PyPI Python package PyPI - License

cuia 🧉

cuia

A delightful tiny framework for building reliable text-based applications.

cuia is a tiny Python library for building interactive terminal user interfaces that are easy to use, fast and have a small memory footprint.

cuia is inspired by Bubble Tea (written in Go) and, in particular, employs the Elm architecture (TEA, named after the Elm programming language). This means that cuia applications are as dynamic and easy to write (and use) as they could be.

Features

  • 🧵 Simple: your user interface is a string of characters
  • 💬 Interaction-focused
  • ♻️ Easily integrate with other libraries
  • 🕹️ Use the same escape code sequences as you would with Colorama
  • 🖥️ Support for Unix variants out of the box: curses under the hood by default (and probably works on Windows and DOS if a compatible curses library is available)
  • 🤬 Only one dependency: cusser (for wrapping the curses library)
  • 🐍 Python 3.8+

Installation

$ pip install cuia

Usage

In [1]: import asyncio

In [2]: from dataclasses import dataclass

In [3]: from cuia import Program, Store

In [4]: @dataclass
   ...: class Hello(Store):
   ...:
   ...:     x: int = 0
   ...:     y: int = 0
   ...:
   ...:     def __str__(self):
   ...:         return f"\033[{self.x};{self.y}H\033[1mHello, 🌍!"
   ...:

In [5]: program = Program(Hello(34, 12))

In [6]: asyncio.run(program.start())

Screenshot

How does it work

cuia is inspired by Bubble Tea (written in Go) and, on the surface, looks much like it. In particular, cuia employs the Elm architecture (TEA, named after the Elm programming language). What it means in terms of output is that a cuia application creates a new screen representation of the user interface (in fact, as a regular Python string) at each step. It might look as a serious memory overhead but, in fact, it will never use more than 100kb to hold those string representations, even on large screens[^how-big].

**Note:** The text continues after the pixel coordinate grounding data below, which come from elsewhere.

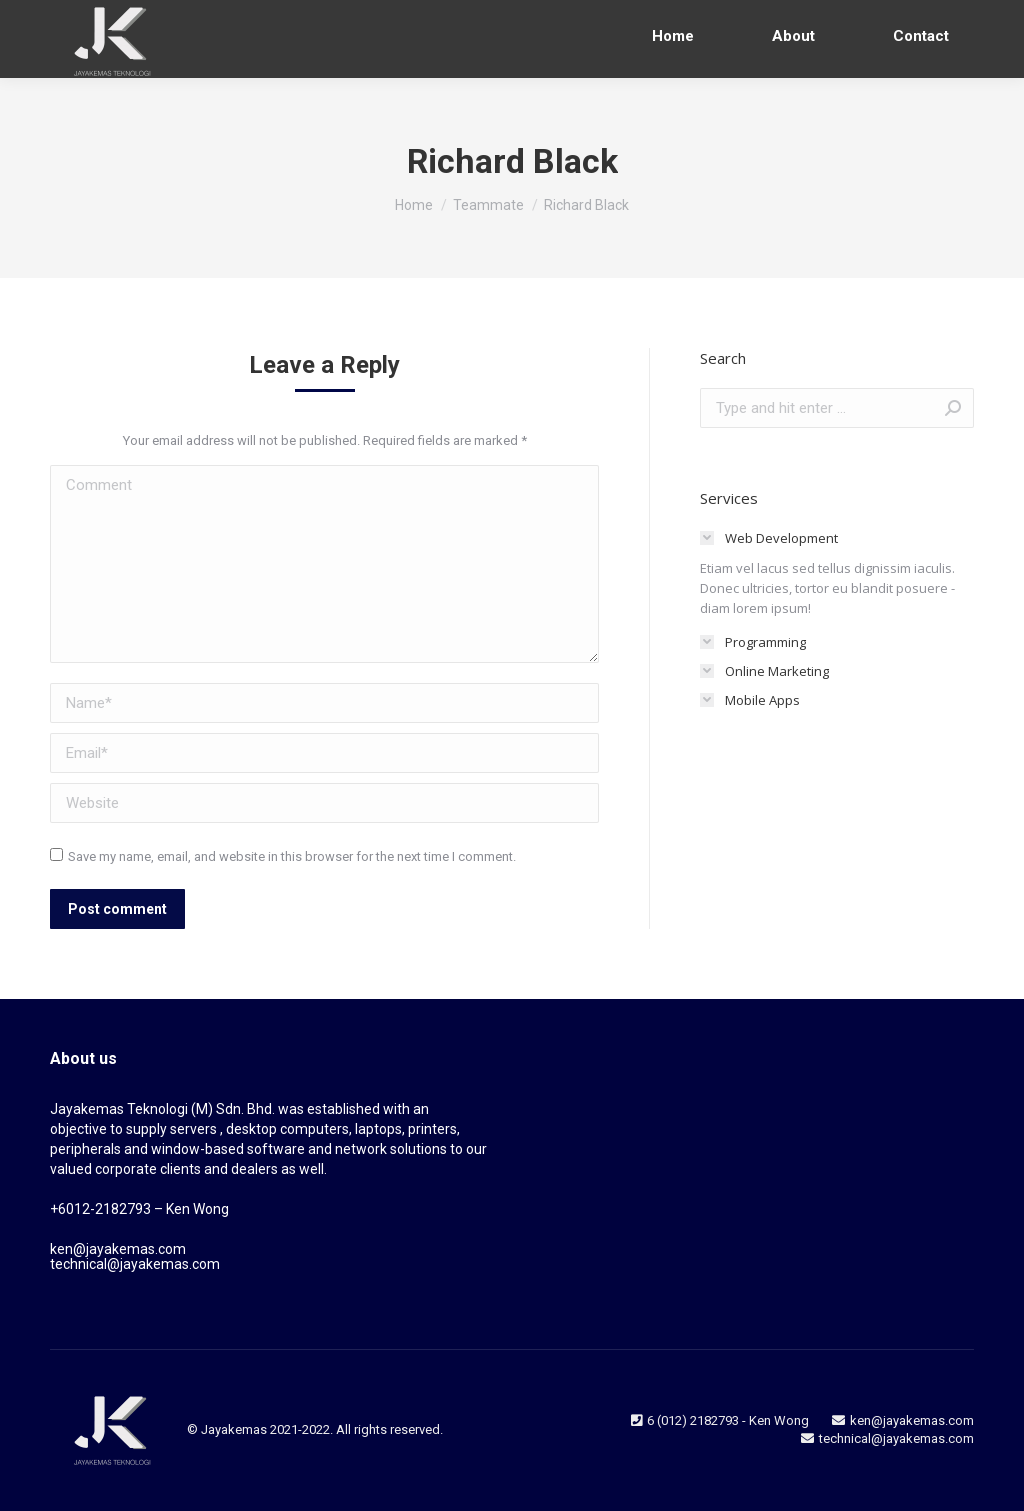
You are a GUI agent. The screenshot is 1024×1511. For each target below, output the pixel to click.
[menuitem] (673, 36)
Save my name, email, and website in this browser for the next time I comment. (292, 856)
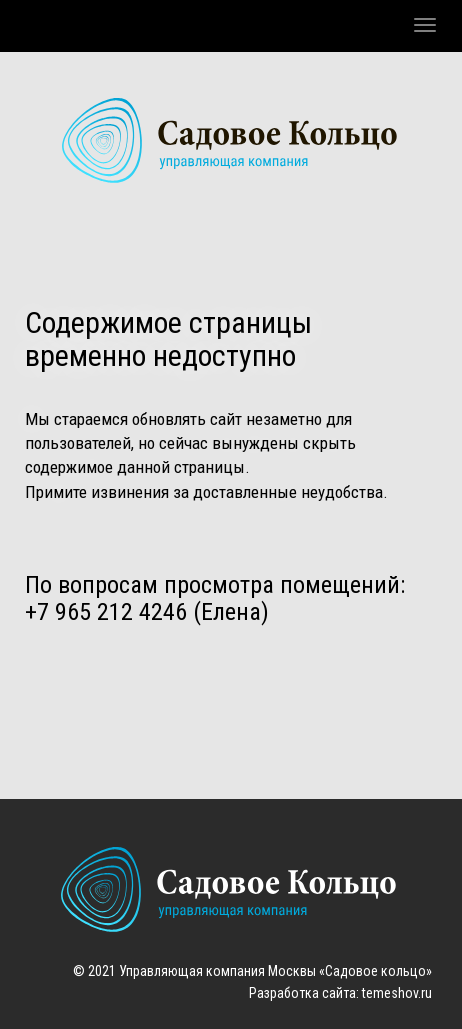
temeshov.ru (397, 993)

But, contrary to Bubble Tea, cuia is built on top of curses. curses is a standard Python library (written in C) that wraps the famous ncurses library (written in C as well). ncurses does efficient screen updates and is thus quite fast. It works by comparing the contents of a screen buffer to the contents of the actual screen and only updating where the contents have changed. So, in general, cuia works in a similar way to virtual DOM tree updates (a technique commonly used in JavaScript web frameworks such as React), except that it is a string buffer that is updated, instead of a virtual DOM tree.

[^how-big]: My 22" desktop can't make a terminal larger than 211x55 characters. A single string representation would require a little over 10kb of storage in Python. It would then take ten string representations to be hold in memory at a single point in time for it to go beyond 100kb.